Isle of Lewis
Day 10: Tuesday
Weather not so good, still better than forecast. Depart for a walk in Harris. Harris is covered in clouds, change the plan to drive to Tarbert, then around Scalpay, then south to Leverburgh. All those towns are not really worth talking about. Weather improved slowly. Going back north towards Tarbert.
North of Tarbert towards the beach of Hargabost, the coastline is mainly composed of rocks forming big pools.
Then we walked around the beach of Hargabost, just south of Seilebost.
Many of the beaches around Lewis are extremely flat, and present those interesting wavelets in the sand.
Just after the beach, on top of the hill, stands the
Stone of MacLeod (There is only one!). Weather became beautiful!
(Contrast the last three pictures: down on the beach, half way climbing
the hill, and on top of the hill).
Back to Tarbert for an amazing sunset.
Same sunset, playing with random filters. (I think that was a red filter and a polar filter together.)
Fish & Chips at the local inn (there is only one!). Drive back home.
Back home we saw strange colours in the sky. We're not sure whether they are light pollution (very unlikely), northern lights (we don't know what they're supposed to look like) or illegal substances in the fish and chips. Anyway, I tried to take them with very long opening times (100s) and here is the result. So it must not have been the fish and chips, as the camera is seeing it as well!
The ground appears red, probably from the public lights far behind the house. The very long opening time lets you see the motion of the stars in the sky. The light in the sky appeared as a lighter blue on the deep night blue of the rest of the sky; somehow this turned green in the photo. [After asking my friend 'Scroc, who knows a lot of photography, these would indeed be northern lights; the colour appeared different on film than in reality because the film is typically sensitive to a larger range of colours than the eye; then when you scan, the scanner tends to adapt the contrast and the colours of the picture, effectively draging colours that you can't see, into the eye spectrum. Some day I'll try a new scan to restore the original colours.]
Day 11: Wednesday
The weather forecast is spot on: rain.What to do, what to do?
En route to Arnol Black House. Extremely interesting visit of a "Black House" as they were just 60 years ago, guided by a guy who grew up in one of them. The Black Houses are the standard settlement that has been used on Lewis from about 1000BC to 1970.
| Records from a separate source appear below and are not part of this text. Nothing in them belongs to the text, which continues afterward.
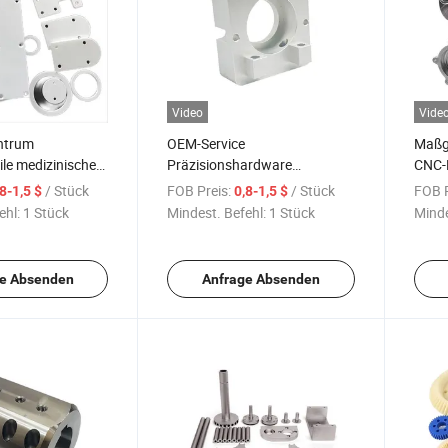
Video
Vide
ntrum
OEM-Service
Maßge
ile medizinische
Präzisionshardware
CNC-D
Zubehör
Anodisieren
Messi
/ Stück
FOB Preis:
/ Stück
FOB P
,8-1,5 $
0,8-1,5 $
ehäuse
Aluminiumlegierung Stahl
ehl:
1 Stück
Mindest. Befehl:
1 Stück
Minde
skala Anzeige
Messing Kupfer Metall CNC-
tungsteile
Fräsen Drehen Drehmaschine
Ersatzmaschinenbearbeitungsteile
e Absenden
Anfrage Absenden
They are built on massively thick walls of about 1.5m, composed of two layers of stone holding a layer of gravel and sand for insulation. The house is covered by a complex roof: a frame of wood (or anything hard: Lewis bears almost no trees because of the constant wind, so the frame is made with drift wood or even whale bones), holding a layer of turf, finally covered with thatch.
The heart of the house is its hearth: a fire of peat, kept constantly burning. Without this, the house dies within weeks.
The fire produces heat, and smoke. The heat keeps the stones of the house dry, and also dries the thatch while escaping out. Without this heat, the stones will start sweating water, and the thatch will rot. The house dies.
The smoke rises through the roof. In doing so, it deposit tar on the wooden frame, which protects it from rot (very important, considering the rarety of the matter, and how vital it is to hold the roof). Thereafter, it enriches the lower layers of the thatch, which will be later on used as fertiliser during the summer.
Unfortunately, we left without the camera, so no pictures. Too bad, you'll have to go there. (For similar houses, see Gearannan on days 2 and 8).